[Extracted page text data]

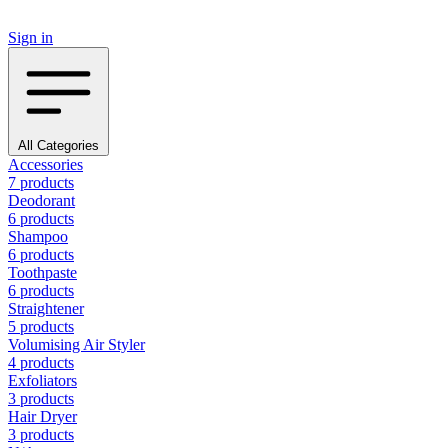
Sign in
All Categories
Accessories
7 products
Deodorant
6 products
Shampoo
6 products
Toothpaste
6 products
Straightener
5 products
Volumising Air Styler
4 products
Exfoliators
3 products
Hair Dryer
3 products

Work instruction: Print all the entries exactly as they appear, without the pictures.

Solution:
Sign in
All Categories
Accessories
7 products
Deodorant
6 products
Shampoo
6 products
Toothpaste
6 products
Straightener
5 products
Volumising Air Styler
4 products
Exfoliators
3 products
Hair Dryer
3 products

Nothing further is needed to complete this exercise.